What about the MLB playoff format?

The playoffs will not expand from 10 teams to 16 for the 2020 season. The expanded playoff field was a piece of previous proposals but is not part of the 2020 season the league is implementing.

This means the playoff field will remain the same as it did in 2019 — three division-winners and two wild-cards per league.

How much will players get paid?

Players will get their full prorated salaries for the 60-game regular season. A 60-game season is 37% of a normal 162-game season. A player making just over $25 million per year like Bryce Harper would make about $9.4 million. A player making $10 million like J.T. Realmuto would make $3.7 million.

Remember, too, that the league advanced the players $170 million as part of the March 26 agreement. It means that some players have already been paid the bulk of what they will be paid in 2020. Here is a breakdown of how that $170 million was distributed.

How large will expanded rosters be?

Rosters will expand to 30 active players to begin the season. That number drops to 28 after two weeks and to 26 after four weeks.

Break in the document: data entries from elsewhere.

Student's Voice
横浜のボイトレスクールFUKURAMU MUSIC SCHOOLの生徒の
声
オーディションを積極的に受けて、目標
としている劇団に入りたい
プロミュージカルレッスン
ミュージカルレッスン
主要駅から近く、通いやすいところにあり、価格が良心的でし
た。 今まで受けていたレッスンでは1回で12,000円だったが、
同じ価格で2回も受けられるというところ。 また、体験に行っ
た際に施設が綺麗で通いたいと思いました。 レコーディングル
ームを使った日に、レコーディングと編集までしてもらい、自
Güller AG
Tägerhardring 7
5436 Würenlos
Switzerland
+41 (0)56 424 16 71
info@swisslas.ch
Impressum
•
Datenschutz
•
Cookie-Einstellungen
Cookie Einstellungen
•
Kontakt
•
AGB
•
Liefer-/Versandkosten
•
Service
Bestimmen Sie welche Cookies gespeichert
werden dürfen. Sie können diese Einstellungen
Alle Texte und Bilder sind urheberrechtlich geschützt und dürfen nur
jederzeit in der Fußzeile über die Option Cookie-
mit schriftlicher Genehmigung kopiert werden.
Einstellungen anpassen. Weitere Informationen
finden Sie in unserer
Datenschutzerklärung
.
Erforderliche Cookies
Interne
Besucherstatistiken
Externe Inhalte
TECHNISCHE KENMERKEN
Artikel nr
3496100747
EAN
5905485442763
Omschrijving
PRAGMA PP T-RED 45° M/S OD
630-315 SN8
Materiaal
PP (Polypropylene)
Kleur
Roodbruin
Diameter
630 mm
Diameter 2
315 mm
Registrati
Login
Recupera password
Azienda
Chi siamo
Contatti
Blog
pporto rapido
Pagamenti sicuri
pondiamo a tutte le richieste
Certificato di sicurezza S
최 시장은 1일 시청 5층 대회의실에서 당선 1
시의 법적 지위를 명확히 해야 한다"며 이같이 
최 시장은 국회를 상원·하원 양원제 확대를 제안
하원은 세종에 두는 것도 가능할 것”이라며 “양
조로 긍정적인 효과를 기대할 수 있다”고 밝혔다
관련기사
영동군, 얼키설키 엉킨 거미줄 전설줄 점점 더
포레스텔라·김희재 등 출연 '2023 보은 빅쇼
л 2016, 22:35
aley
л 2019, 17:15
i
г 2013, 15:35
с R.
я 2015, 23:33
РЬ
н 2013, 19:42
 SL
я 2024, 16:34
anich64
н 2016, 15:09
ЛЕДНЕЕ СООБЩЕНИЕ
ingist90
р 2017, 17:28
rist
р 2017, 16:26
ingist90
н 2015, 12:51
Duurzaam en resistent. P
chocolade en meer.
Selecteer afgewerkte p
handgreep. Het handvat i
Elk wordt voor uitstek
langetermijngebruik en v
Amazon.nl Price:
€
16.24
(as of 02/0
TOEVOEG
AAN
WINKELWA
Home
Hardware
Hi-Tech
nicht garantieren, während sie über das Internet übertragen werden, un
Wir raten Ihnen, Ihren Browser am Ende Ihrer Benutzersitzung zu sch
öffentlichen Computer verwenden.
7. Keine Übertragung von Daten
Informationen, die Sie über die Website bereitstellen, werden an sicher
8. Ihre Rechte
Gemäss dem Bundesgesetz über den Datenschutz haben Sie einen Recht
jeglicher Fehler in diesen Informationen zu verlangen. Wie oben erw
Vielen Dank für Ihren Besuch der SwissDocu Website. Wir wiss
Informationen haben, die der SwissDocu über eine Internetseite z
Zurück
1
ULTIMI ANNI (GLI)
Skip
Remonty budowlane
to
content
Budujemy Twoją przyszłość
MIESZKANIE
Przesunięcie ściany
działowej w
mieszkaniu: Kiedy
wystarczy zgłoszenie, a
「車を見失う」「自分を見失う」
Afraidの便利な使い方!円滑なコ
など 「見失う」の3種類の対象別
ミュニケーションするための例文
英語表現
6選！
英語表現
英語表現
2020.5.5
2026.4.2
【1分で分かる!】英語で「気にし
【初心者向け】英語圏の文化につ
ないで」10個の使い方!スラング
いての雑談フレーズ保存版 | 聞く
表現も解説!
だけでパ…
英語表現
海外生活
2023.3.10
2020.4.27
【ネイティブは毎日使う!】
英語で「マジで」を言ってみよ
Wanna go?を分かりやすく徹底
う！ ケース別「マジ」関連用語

More players will be available via the taxi squad. Key Phillies minor-leaguers like Spencer Howard and Alec Bohm are expected to be with the big-league team. Without a minor-league season, young prospects will need somewhere to develop.

And the DH?

The designated hitter will be universal in 2020 as an added protective measure to help prevent pitcher injury. But the DH will not be universal in 2021, the final year of the current collective bargaining agreement. Beyond that CBA, we could see the DH stick for good.

Any other quirks?

An August 31 trade deadline. Runners placed on second base in extra innings to prevent marathon games. Probably some others, too. Keep checking back.